Without a contract with VšZP, the respiratory hospital in Poprad-Kvetnica will see 70 percent of its revenues gone as of January 2008, hospital officials say.

“Finishing the contract as of December 31, 2007 with VšZP, our major health care buyer, will have a negative, almost fatal impact on the hospital,” said the hospital’s Pavol Zalom in a press release.

Selective contracting was one of the principles of the reform initiated by the previous health minister, Tomáš Szalay of the Health Policy Institute told The Slovak Spectator.

“It inserts market elements into health care and forces the health care providers to aim for higher quality and effectiveness,” Szalay said. “After all, it saves public resources and increases the health benefits of the population.”

Even though it is undoubtedly an effective tool, Szalay said, it has not really been used yet, mainly for political reasons.

“Over the past three or four years, I can only recall the shutdown of the hospital in Želiezovce,” he said.

The institute also said that European countries have not really been using selective contracting, so comparing the Slovak system with other countries is essentially impossible.

Some hospitals opt out

The Association of Slovak Hospitals has told its members not to sign contracts for 2008 with VšZP, suggesting that the contracts are not necessarily advantageous for them.

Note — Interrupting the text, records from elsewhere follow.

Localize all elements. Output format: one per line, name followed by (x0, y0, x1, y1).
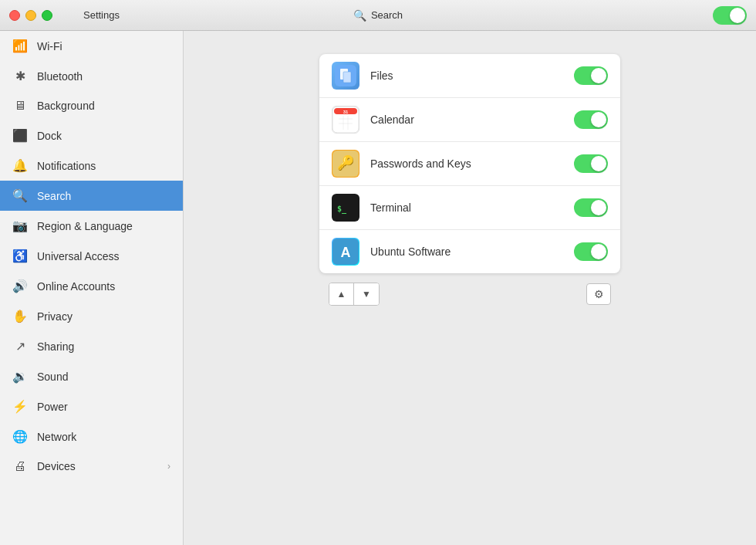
universal-access-icon: ♿ (12, 249, 28, 263)
list-item: A Ubuntu Software (319, 230, 620, 273)
sidebar-item-privacy[interactable]: ✋ Privacy (0, 301, 183, 331)
titlebar-search-area: 🔍 Search (353, 9, 403, 22)
online-accounts-icon: 🔊 (12, 279, 28, 293)
maximize-button[interactable] (42, 10, 52, 21)
terminal-icon: $_ (332, 194, 359, 222)
titlebar-search-label: Search (371, 9, 403, 21)
ubuntu-software-app-name: Ubuntu Software (370, 245, 563, 258)
sidebar-label-notifications: Notifications (37, 160, 170, 172)
sidebar-item-dock[interactable]: ⬛ Dock (0, 120, 183, 151)
minimize-button[interactable] (25, 10, 36, 21)
sidebar-label-sharing: Sharing (37, 340, 170, 353)
search-icon: 🔍 (353, 9, 366, 22)
notifications-icon: 🔔 (12, 158, 28, 173)
dock-icon: ⬛ (12, 128, 28, 143)
list-item: $_ Terminal (319, 186, 620, 230)
calendar-app-name: Calendar (370, 113, 563, 126)
devices-chevron-icon: › (167, 461, 170, 472)
ubuntu-svg: A (332, 239, 359, 265)
sidebar-item-network[interactable]: 🌐 Network (0, 421, 183, 452)
sidebar-label-background: Background (37, 100, 170, 112)
sidebar-item-power[interactable]: ⚡ Power (0, 391, 183, 421)
settings-gear-button[interactable]: ⚙ (586, 283, 611, 305)
sidebar-item-bluetooth[interactable]: ✱ Bluetooth (0, 61, 183, 91)
panel-controls: ▲ ▼ ⚙ (319, 276, 620, 312)
files-toggle[interactable] (574, 66, 608, 85)
bluetooth-icon: ✱ (12, 69, 28, 83)
sidebar-label-dock: Dock (37, 130, 170, 142)
files-svg (335, 65, 356, 86)
network-icon: 🌐 (12, 429, 28, 444)
power-icon: ⚡ (12, 399, 28, 414)
titlebar-toggle[interactable] (713, 6, 747, 25)
svg-text:31: 31 (343, 110, 349, 114)
devices-icon: 🖨 (12, 459, 28, 473)
sidebar-label-wifi: Wi-Fi (37, 40, 170, 52)
files-app-name: Files (370, 69, 563, 82)
passwords-toggle[interactable] (574, 154, 608, 173)
svg-text:$_: $_ (337, 205, 347, 214)
terminal-svg: $_ (332, 195, 359, 221)
sidebar: 📶 Wi-Fi ✱ Bluetooth 🖥 Background ⬛ Dock … (0, 31, 184, 545)
sidebar-item-search[interactable]: 🔍 Search (0, 181, 183, 211)
move-down-button[interactable]: ▼ (354, 283, 379, 305)
sidebar-item-background[interactable]: 🖥 Background (0, 91, 183, 120)
region-icon: 📷 (12, 218, 28, 233)
sidebar-label-power: Power (37, 401, 170, 413)
sharing-icon: ↗ (12, 339, 28, 354)
sidebar-label-bluetooth: Bluetooth (37, 70, 170, 83)
calendar-toggle[interactable] (574, 110, 608, 129)
content-area: Files 31 Calendar (184, 31, 756, 545)
list-item: 🔑 Passwords and Keys (319, 142, 620, 186)
traffic-lights (9, 10, 52, 21)
arrow-buttons: ▲ ▼ (329, 283, 380, 306)
sidebar-label-network: Network (37, 431, 170, 443)
terminal-app-name: Terminal (370, 201, 563, 214)
svg-text:A: A (341, 245, 351, 260)
app-name: Settings (83, 9, 120, 21)
sidebar-item-universal-access[interactable]: ♿ Universal Access (0, 241, 183, 271)
terminal-toggle[interactable] (574, 198, 608, 217)
close-button[interactable] (9, 10, 20, 21)
sidebar-item-devices[interactable]: 🖨 Devices › (0, 452, 183, 481)
list-item: 31 Calendar (319, 98, 620, 142)
calendar-icon: 31 (332, 106, 359, 134)
passwords-icon: 🔑 (332, 150, 359, 178)
list-item: Files (319, 54, 620, 98)
sidebar-item-online-accounts[interactable]: 🔊 Online Accounts (0, 271, 183, 301)
main-container: 📶 Wi-Fi ✱ Bluetooth 🖥 Background ⬛ Dock … (0, 31, 756, 545)
sidebar-label-search: Search (37, 190, 170, 202)
wifi-icon: 📶 (12, 39, 28, 53)
ubuntu-software-icon: A (332, 238, 359, 266)
sidebar-item-notifications[interactable]: 🔔 Notifications (0, 151, 183, 181)
sidebar-item-sharing[interactable]: ↗ Sharing (0, 331, 183, 361)
sidebar-label-devices: Devices (37, 460, 158, 472)
privacy-icon: ✋ (12, 309, 28, 323)
move-up-button[interactable]: ▲ (329, 283, 354, 305)
apps-panel: Files 31 Calendar (319, 54, 620, 273)
calendar-svg: 31 (332, 107, 359, 133)
svg-rect-2 (343, 72, 351, 83)
passwords-app-name: Passwords and Keys (370, 157, 563, 170)
sidebar-label-sound: Sound (37, 371, 170, 383)
background-icon: 🖥 (12, 99, 28, 113)
sidebar-label-online-accounts: Online Accounts (37, 280, 170, 293)
sidebar-item-sound[interactable]: 🔉 Sound (0, 361, 183, 391)
titlebar: Settings 🔍 Search (0, 0, 756, 31)
sound-icon: 🔉 (12, 369, 28, 384)
sidebar-label-region: Region & Language (37, 220, 170, 232)
search-sidebar-icon: 🔍 (12, 188, 28, 203)
global-toggle[interactable] (713, 6, 747, 25)
svg-text:🔑: 🔑 (337, 154, 355, 171)
ubuntu-software-toggle[interactable] (574, 242, 608, 261)
sidebar-label-privacy: Privacy (37, 310, 170, 323)
sidebar-item-wifi[interactable]: 📶 Wi-Fi (0, 31, 183, 61)
sidebar-label-universal-access: Universal Access (37, 250, 170, 262)
files-icon (332, 62, 359, 90)
passwords-svg: 🔑 (332, 151, 359, 177)
sidebar-item-region[interactable]: 📷 Region & Language (0, 211, 183, 241)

As of February, clients of VšZP will receive only emergency treatment in 58 hospitals across Slovakia, association head Marián Petko told the SITA newswire.

If the association fails to reach an agreement with the insurer, its clients will either have to pay for non-urgent health care in hospitals that are members of the association, or undergo treatment in other facilities.

“We do not want to hold patients hostage in problems between health care providers and the insurer, so for now the association’s members will continue to provide the same health care as they did before,” Petko told SITA.

VšZP has publicly promised hospitals that until they sign the agreements, it will cover their expenses for emergency health procedures, as well as planned health care, based on the tariffs proposed in December 2007.

However, the coverage will not apply after January 31 and it only applies to health care providers that received draft contracts from VšZP back in December, Balážová explained.

If a health institution does not sign a contract with VšZP, the insurer refers its clients to a different facility, Balážová said.

The hospital association said on January 15 that it would file a complaint with the Antitrust Office over the draft legislation on the minimum health care network.

“Lawyers said that the cabinet draft on the minimum public network is at odds with EU regulations on violating equal-opportunity competition rules, and it discriminates against a certain legal form of health providers,” Petko told the press.

Balážová said VšZP has already reached agreements with the Slovak Medical Union of Specialists and Slovak Chamber of Dentists, and negotiations with representatives of other organisations are continuing.

In Slovakia, the link between the client and the insurer is still very fragile, according to the Health Policy Institute, so tensions like this can lead clients to reconsider their choice of insurer.

“It will be good for clients to remember these tensions in the summer, when they have a chance to change their health insurer,” Szalay said.